Tão forte era nele esse sentimento que, a despeito da obediência servil em que fora educado, desatendeu aos padres, recusando-se a segui-los, preferindo o cativeiro sob o domínio dos paulistas ou o retorno às selvas, ao abandono da terra em que nascera e vivia.
Este sentimento tão altamente revelado e que tanto impressionou. os padres foi por estes explorado mais tarde, para se oporem ao tratado de 1750, originando esse procedimento a guerra guaranítica.
Foi um espectáculo impressionante e selvagem o abandono daquele território: as povoações foram incendiadas pelos próprios habitantes que, em seguida, dirigidos pelos padres, iniciaram a retirada, tardos, tristonhos, chorosos, como um rebanho tangido pelos padres.

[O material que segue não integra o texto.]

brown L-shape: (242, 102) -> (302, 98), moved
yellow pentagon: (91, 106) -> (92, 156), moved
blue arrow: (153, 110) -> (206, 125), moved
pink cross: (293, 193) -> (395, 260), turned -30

Muitos se desgarraram durante a marcha e se internaram nos matos, onde foram respirar desafogados e satisfeitos, pela liberdade e pela alegria de ficarem.
Outros levaram a desobediência até ao sacrilégio, como aconteceu. com os que eram conduzidos pelo padre Alfaro, que chegaram ao ponto de quebrar o altar portátil deste sacerdote.

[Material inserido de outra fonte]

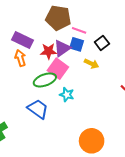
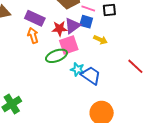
black square: (102, 43) -> (109, 10), moved, turned 32
pink square: (58, 69) -> (69, 45), turned 36
blue trapezoid: (38, 109) -> (91, 75), moved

Um tuxava da redução de São José ameaçou de morte o padre Cataldino, que se prostrou de joelhos, entregando-se ao golpe que o cacique não quis desferir, impressionado com aquela atitude ou condoído da humildade.
Os que maior resistência ofereceram ao abandono da terra natal foram os da Província do Tape.
Foi uma luta tenaz e hercúlea a dos jesuítas durante esta emigração e, a despeito da energia inquebrantável, da coragem inexcedível, da grande ascendência que tinham sobre os indígenas, poucos, relativamente ao nú­mero de aldeados, foram os que chegaram à margem direita do Uruguai.
A maioria ficou no território natal, refugiada, dos padres e dos ban­deirantes.
Aí retornaram os jesuítas, durante alguns anos, com o seu notável e jamais igualado poder de persuasão, a fim de convencerem os recalci­trantes ao abandono da terra natal.
O resultado dessa tenacidade sem par, não foi nulo - mas não cor­respondeu ao esforço empregado.             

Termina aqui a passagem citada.